======== RECORDS FOR THIS TASK

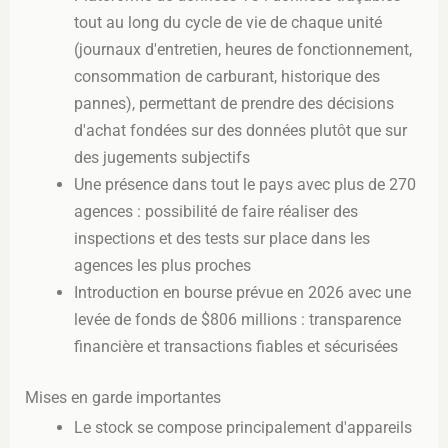
tout au long du cycle de vie de chaque unité
(journaux d'entretien, heures de fonctionnement,
consommation de carburant, historique des
pannes), permettant de prendre des décisions
d'achat fondées sur des données plutôt que sur
des jugements subjectifs
Une présence dans tout le pays avec plus de 270
agences : possibilité de faire réaliser des
inspections et des tests sur place dans les
agences les plus proches
Introduction en bourse prévue en 2026 avec une
levée de fonds de $806 millions : transparence
financière et transactions fiables et sécurisées
Mises en garde importantes
Le stock se compose principalement d'appareils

================

WHAT THE TASK ASKS - Each line from the one containing "agences les plus proches" to the last line above must be returned exactly, and no line outside that range.

ANSWER BELOW -
agences les plus proches
Introduction en bourse prévue en 2026 avec une
levée de fonds de $806 millions : transparence
financière et transactions fiables et sécurisées
Mises en garde importantes
Le stock se compose principalement d'appareils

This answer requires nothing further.